Literature and culture are also becoming a battleground in the course of the current Russian war of aggression against Ukraine.
The author:
Dr Matthew Wehowski studied Slavic history and studies in Tübingen and earned his doctorate in modern and contemporary history. He currently works as a research associate at the Hannah Arendt Institute for Research on Totalitarianism on the history of national movements and political transformation in Eastern and Central-Eastern Europe.
According to Russian Foreign Minister Sergei Lavrov, there is a “total war” against the “Russian world” (Russki Mir), and former President Dmitry Medvedev also spoke of “hatred” of Russian culture. A video – rather bizarre – of the Russian representation at UNESCO shows writers like Pushkin and Tolstoy confronting the supposed Western (but also Ukrainian) “non-culture”. In view of the real war Russia is waging against Ukraine and its citizens, these are irritating theses.

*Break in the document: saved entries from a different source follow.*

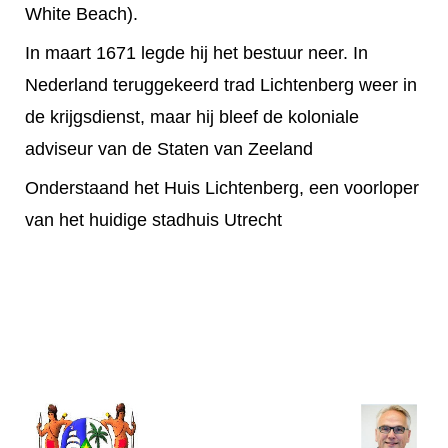
White Beach).
In maart 1671 legde hij het bestuur neer. In
Nederland teruggekeerd trad Lichtenberg weer in
de krijgsdienst, maar hij bleef de koloniale
adviseur van de Staten van Zeeland
Onderstaand het Huis Lichtenberg, een voorloper
van het huidige stadhuis Utrecht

What’s behind it? Culture became another battleground. In the occupied regions of eastern Ukraine, curricula are adapted to Russians, Ukrainian literature is taken out of libraries or destroyed, and Pushkin’s face proclaims the great “Russian past” on large banners. That Russia abuses great writers and their language for imperial purposes is not a new phenomenon. The tsarist empire and the Soviet Union, on the other hand, used them as instruments of a hegemonic cultural policy in the areas they considered as “spheres of influence”.
Freedom became popular
The themes of liberty and nation in literature and language, which were (and still are) intrinsically interrelated, gained popularity from the late 18th century onwards, when the Romantic literary movement spread across Europe and also reached Russian Tsarism. He produced the poetry of Alexander Pushkin (1799-1837), Taras Shevchenko (1814-1861) or Adam Mickiewicz (1789-1855), who became “national poets” for their respective nations, Russia, Ukraine and Poland. Meanwhile, the tsarist empire grew into an empire, which now stretched far west (to Warsaw) and south (to the Black Sea). Politically, autocracy took hold against alternative forms of government when, for example, Catherine the Great dissolved the Cossack Hetmanate in Ukraine in 1764 and also crushed the Polish-Lithuanian noble republic in 1795.
However, the ideas of freedom that came with Romanticism challenged the rise of autocracy. In 1825, officials known as “Decembrists” rebelled against the czar’s omnipotence. Though they failed miserably, Tsar Nicholas I (1796-1855) responded with brutal repression. Pushkin, who was friends with some Decembrists and shared their views, feared imprisonment or exile. The tsar placed him under surveillance, but hoped to be able to use the popular poet for his purposes. The opportunity arose when the Polish national movement rose in 1830 and demanded national self-determination in an uprising. Pushkin opposed the insurgents and wrote the poem To the Slanderers of Russia (1831), directed against France and its supposed influence on the Poles. Education Minister SS Uvarov (1796-1855) was so enthusiastic about the text that he personally translated it into French. Pushkin’s liberal friends such as the poet PA Vyazemsky (1792-1878), on the other hand, were irritated by Pushkin’s “imperial” phrase.